The term "cycloalkyl" as used herein also includes "cycloalkenyl". "Cycloalkenyl" means a monocyclic,
fused polycyclic, bridged polycyclic, or spirocyclic non-aromatic unsaturated hydrocarbon ring structure
having the specified number of ring atoms, containing at least one (eg, 1, 2, or 3) carbons carbon double bond.

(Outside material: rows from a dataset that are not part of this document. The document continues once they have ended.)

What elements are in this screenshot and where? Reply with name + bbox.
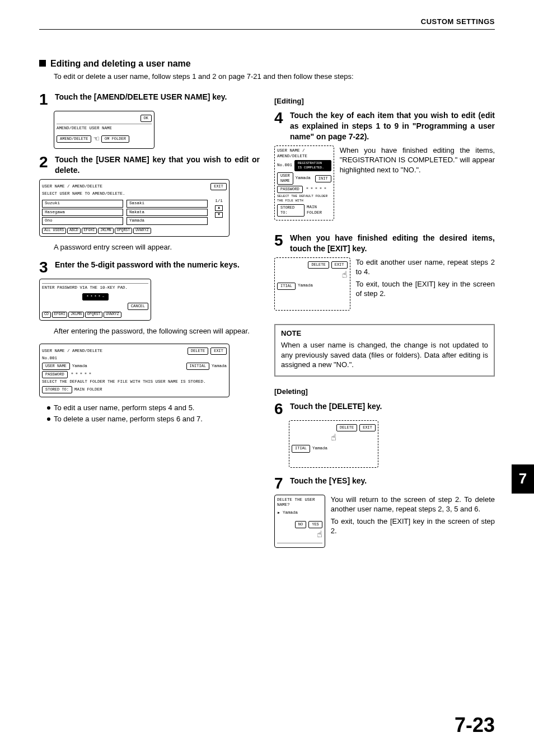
page-indicator: 1/1 <box>211 199 227 204</box>
hand-pointer-icon: ☝ <box>342 270 348 280</box>
screen-exit: DELETE EXIT ☝ ITIAL Yamada <box>274 257 350 311</box>
filter-tab[interactable]: UVWXYZ <box>104 312 121 317</box>
password-mask: ＊＊＊＊－ <box>82 293 109 300</box>
user-item[interactable]: Ono <box>42 217 123 225</box>
screen-confirm-delete: DELETE THE USER NAME? ▸Yamada NO YES ☝ <box>274 495 325 548</box>
filter-tab[interactable]: CD <box>42 312 51 317</box>
step5-side-text-1: To edit another user name, repeat steps … <box>356 257 495 277</box>
hand-pointer-icon: ☝ <box>331 433 336 443</box>
stored-prompt: SELECT THE DEFAULT FOLDER THE FILE WITH <box>277 194 331 203</box>
delete-button[interactable]: DELETE <box>188 348 208 355</box>
screen-delete: DELETE EXIT ☝ ITIAL Yamada <box>289 420 378 468</box>
screen-amend-delete: OK AMEND/DELETE USER NAME AMEND/DELETE ☜… <box>54 111 154 149</box>
user-name-value: Yamada <box>72 364 87 369</box>
section-title: Editing and deleting a user name <box>39 58 495 70</box>
note-body: When a user name is changed, the change … <box>281 340 488 370</box>
step-number: 5 <box>274 233 287 248</box>
filter-tab[interactable]: EFGHI <box>82 228 97 233</box>
filter-tab[interactable]: EFGHI <box>52 312 68 317</box>
user-name-value: Yamada <box>296 176 311 181</box>
step7-side-text-2: To exit, touch the [EXIT] key in the scr… <box>331 516 495 536</box>
filter-tab[interactable]: OPQRST <box>85 312 102 317</box>
step-5: 5 When you have finished editing the des… <box>274 233 495 254</box>
initial-fragment: ITIAL <box>292 445 310 452</box>
square-bullet-icon <box>39 60 46 67</box>
initial-value: Yamada <box>212 364 227 369</box>
user-name-field-button[interactable]: USER NAME <box>277 172 293 185</box>
hand-pointer-icon: ☜ <box>93 134 99 145</box>
up-arrow-icon[interactable]: ▲ <box>215 205 223 211</box>
bullet-icon <box>47 406 50 410</box>
yes-button[interactable]: YES <box>308 521 322 528</box>
step-text: Touch the [YES] key. <box>290 476 367 486</box>
user-item[interactable]: Yamada <box>127 217 208 225</box>
note-box: NOTE When a user name is changed, the ch… <box>274 324 495 377</box>
exit-button[interactable]: EXIT <box>359 424 376 431</box>
init-button[interactable]: INIT <box>315 175 331 182</box>
step-7: 7 Touch the [YES] key. <box>274 476 495 491</box>
user-item[interactable]: Sasaki <box>127 200 208 208</box>
filter-tab[interactable]: ABCD <box>67 228 81 233</box>
screen-user-detail: USER NAME / AMEND/DELETE DELETE EXIT No.… <box>39 344 229 397</box>
chapter-tab: 7 <box>512 464 534 494</box>
page-number: 7-23 <box>455 712 495 739</box>
password-value: ＊＊＊＊＊ <box>305 187 327 192</box>
confirm-name: Yamada <box>283 510 298 516</box>
bullet-icon <box>47 417 50 421</box>
folder-button[interactable]: OM FOLDER <box>101 135 129 143</box>
stored-to-value: MAIN FOLDER <box>307 205 331 216</box>
stored-to-button[interactable]: STORED TO: <box>277 204 305 217</box>
bullet-list: To edit a user name, perform steps 4 and… <box>47 403 260 424</box>
amend-delete-button[interactable]: AMEND/DELETE <box>57 135 91 143</box>
pointer-icon: ▸ <box>277 509 280 516</box>
screen-user-list: USER NAME / AMEND/DELETE EXIT SELECT USE… <box>39 179 229 237</box>
filter-tab[interactable]: ALL USERS <box>42 228 66 233</box>
step-2: 2 Touch the [USER NAME] key that you wis… <box>39 154 260 176</box>
note-title: NOTE <box>281 328 488 339</box>
user-item[interactable]: Hasegawa <box>42 209 123 217</box>
screen-prompt: SELECT USER NAME TO AMEND/DELETE. <box>42 191 227 197</box>
delete-button[interactable]: DELETE <box>308 261 329 269</box>
password-field-button[interactable]: PASSWORD <box>42 371 68 378</box>
step-6: 6 Touch the [DELETE] key. <box>274 401 495 417</box>
initial-value: Yamada <box>298 283 313 289</box>
registration-badge: REGISTRATION IS COMPLETED. <box>294 160 331 171</box>
filter-tab[interactable]: UVWXYZ <box>133 228 151 233</box>
screen-title: USER NAME / AMEND/DELETE <box>42 184 102 190</box>
step-text: Touch the [DELETE] key. <box>290 401 382 412</box>
step-number: 6 <box>274 401 287 417</box>
step-number: 7 <box>274 476 287 491</box>
step4-side-text: When you have finished editing the items… <box>340 145 495 175</box>
step-number: 1 <box>39 92 51 107</box>
no-button[interactable]: NO <box>295 521 306 528</box>
step-text: Touch the key of each item that you wish… <box>290 110 495 142</box>
password-note: A password entry screen will appear. <box>54 242 260 252</box>
user-item[interactable]: Suzuki <box>42 200 123 208</box>
exit-button[interactable]: EXIT <box>210 183 227 190</box>
down-arrow-icon[interactable]: ▼ <box>215 212 223 218</box>
initial-field-button[interactable]: INITIAL <box>186 363 209 370</box>
deleting-heading: [Deleting] <box>274 387 495 397</box>
password-field-button[interactable]: PASSWORD <box>277 186 303 193</box>
filter-tab[interactable]: JKLMN <box>98 228 114 233</box>
screen-title: USER NAME / AMEND/DELETE <box>42 349 102 354</box>
stored-to-button[interactable]: STORED TO: <box>42 386 72 393</box>
step-3: 3 Enter the 5-digit password with the nu… <box>39 260 260 275</box>
user-name-field-button[interactable]: USER NAME <box>42 363 70 370</box>
exit-button[interactable]: EXIT <box>331 261 348 269</box>
filter-tab[interactable]: JKLMN <box>68 312 84 317</box>
ok-button[interactable]: OK <box>140 115 152 122</box>
user-item[interactable]: Nakata <box>127 209 208 217</box>
step-text: Touch the [AMEND/DELETE USER NAME] key. <box>55 92 227 102</box>
filter-tab[interactable]: OPQRST <box>115 228 132 233</box>
initial-fragment: ITIAL <box>277 283 296 290</box>
hand-pointer-icon: ☝ <box>317 530 322 540</box>
delete-button[interactable]: DELETE <box>336 424 357 431</box>
step-text: Touch the [USER NAME] key that you wish … <box>55 154 260 176</box>
step-1: 1 Touch the [AMEND/DELETE USER NAME] key… <box>39 92 260 107</box>
editing-heading: [Editing] <box>274 96 495 106</box>
exit-button[interactable]: EXIT <box>210 348 227 355</box>
cancel-button[interactable]: CANCEL <box>128 303 148 310</box>
screen-registration-completed: USER NAME / AMEND/DELETE No.001 REGISTRA… <box>274 145 334 220</box>
page-header: CUSTOM SETTINGS <box>39 17 495 30</box>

Cycloalkenyl can have 3 to 12 carbon atoms (ie C 3
-C 12
cycloalkenyl), for example 3 to 10, 3 to 8, 3 to 7, 3 to
6, 5 to 6 carbon atoms. Examples of suitable cycloalkenyl groups include, but are not limited to, monocyclic
structures such as cyclopropenyl, cyclobutenyl, cyclopentenyl, cyclopentadienyl, cyclohexenyl,
cyclohexadienyl, cycloheptene cycloheptadienyl, cycloheptatrienyl, or cyclooctenyl.

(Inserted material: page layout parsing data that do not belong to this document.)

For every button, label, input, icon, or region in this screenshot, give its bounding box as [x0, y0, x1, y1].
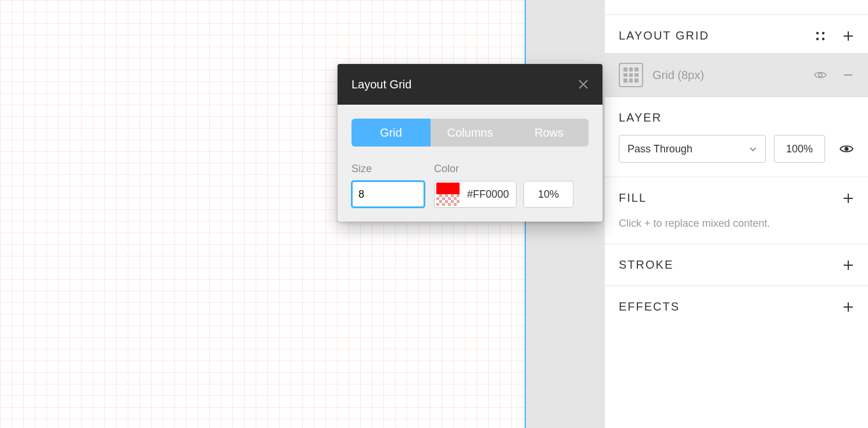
svg-point-3: [822, 37, 824, 40]
section-fill: FILL Click + to replace mixed content.: [605, 177, 868, 244]
section-effects: EFFECTS: [605, 286, 868, 327]
color-opacity-input[interactable]: 10%: [523, 181, 573, 208]
section-fill-title: FILL: [619, 191, 647, 205]
section-stroke: STROKE: [605, 244, 868, 286]
color-row: #FF0000 10%: [434, 181, 573, 208]
canvas-area[interactable]: Layout Grid Grid Columns Rows Size: [0, 0, 604, 428]
eye-icon[interactable]: [813, 68, 827, 82]
popover-title: Layout Grid: [351, 78, 411, 91]
size-label: Size: [351, 163, 425, 175]
color-swatch-icon: [436, 183, 460, 206]
layer-controls-row: Pass Through 100%: [619, 135, 854, 163]
tab-rows[interactable]: Rows: [510, 119, 589, 147]
fill-help-text: Click + to replace mixed content.: [619, 217, 854, 230]
color-field: Color #FF0000 10%: [434, 163, 573, 208]
size-input[interactable]: [351, 181, 425, 208]
color-hex-value[interactable]: #FF0000: [461, 188, 509, 201]
layout-grid-entry-label: Grid (8px): [652, 69, 704, 82]
grid-uniform-icon: [619, 63, 643, 87]
add-effect-icon[interactable]: [842, 301, 854, 313]
svg-point-5: [845, 147, 849, 151]
layer-visibility-icon[interactable]: [839, 141, 854, 156]
add-fill-icon[interactable]: [842, 192, 854, 204]
svg-point-1: [822, 31, 824, 34]
close-icon[interactable]: [578, 79, 589, 90]
blend-mode-select[interactable]: Pass Through: [619, 135, 766, 163]
add-stroke-icon[interactable]: [842, 259, 854, 271]
app-root: Layout Grid Grid Columns Rows Size: [0, 0, 868, 428]
grid-styles-icon[interactable]: [815, 30, 826, 42]
svg-point-4: [819, 73, 822, 77]
section-effects-header: EFFECTS: [619, 300, 854, 313]
layout-grid-popover: Layout Grid Grid Columns Rows Size: [338, 64, 602, 222]
section-layout-grid-title: LAYOUT GRID: [619, 29, 709, 42]
section-layer-title: LAYER: [619, 111, 662, 124]
section-effects-title: EFFECTS: [619, 300, 680, 313]
popover-fields: Size Color #FF0000: [351, 163, 589, 208]
layer-opacity-input[interactable]: 100%: [774, 135, 825, 163]
section-stroke-header: STROKE: [619, 258, 854, 272]
svg-point-0: [816, 31, 819, 34]
chevron-down-icon: [749, 145, 757, 153]
color-swatch-input[interactable]: #FF0000: [434, 181, 517, 208]
section-layer-header: LAYER: [619, 111, 854, 124]
tab-grid[interactable]: Grid: [351, 119, 431, 147]
popover-header: Layout Grid: [338, 64, 602, 105]
tab-columns[interactable]: Columns: [431, 119, 510, 147]
panel-top-spacer: [605, 0, 868, 15]
section-layout-grid: LAYOUT GRID: [605, 15, 868, 54]
properties-panel: LAYOUT GRID Grid (8px): [604, 0, 868, 428]
remove-icon[interactable]: [842, 69, 854, 81]
size-field: Size: [351, 163, 425, 208]
popover-body: Grid Columns Rows Size Color: [338, 105, 602, 222]
layout-grid-entry[interactable]: Grid (8px): [605, 54, 868, 97]
svg-point-2: [816, 37, 819, 40]
blend-mode-value: Pass Through: [627, 143, 693, 155]
section-fill-header: FILL: [619, 191, 854, 205]
section-layer: LAYER Pass Through 100%: [605, 97, 868, 177]
section-stroke-title: STROKE: [619, 258, 673, 272]
grid-type-tabs: Grid Columns Rows: [351, 119, 589, 147]
section-layout-grid-header: LAYOUT GRID: [619, 29, 854, 42]
color-label: Color: [434, 163, 573, 175]
add-layout-grid-icon[interactable]: [842, 30, 854, 42]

The term "heterocycloalkyl" as used herein means a monocyclic, fused, monocyclic, fused ring
comprising one or more (eg 1, 2, 3 or 4) heteroatoms independently selected from O, N and S and the
specified number of ring atoms A polycyclic, spirocyclic or bridged polycyclic non-aromatic saturated ring
structure, or its N-oxide, or its S-oxide or S-dioxide. Heterocycloalkyl may have 3 to 12 ring members (may
be referred to as 3-12 membered heterocycloalkyl), for example 3 to 10 ring members, 3 to 8 ring members, 3
to 7 ring members, 4 to 7 ring members, 4 to 6 ring members, 5 to 6 ring members. Heterocycloalkyl groups
typically contain up to 4 (eg, 1, 2, 3, or 4) heteroatoms. Examples of suitable heterocycloalkyl groups include,
but are not limited to, azetidinyl, oxetanyl, thietanyl, pyrrolidinyl (eg, 1-pyrrolidinyl, 2-pyrrolidinyl, and 3-
pyrrolidinyl). -pyrrolidinyl), tetrahydrofuranyl (eg 1-tetrahydrofuranyl, 2-tetrahydrofuranyl and 3-
tetrahydrofuranyl), tetrahydrothienyl (eg 1-tetrahydrothienyl, 2-tetrahydrothienyl and 3-tetrahydrothienyl)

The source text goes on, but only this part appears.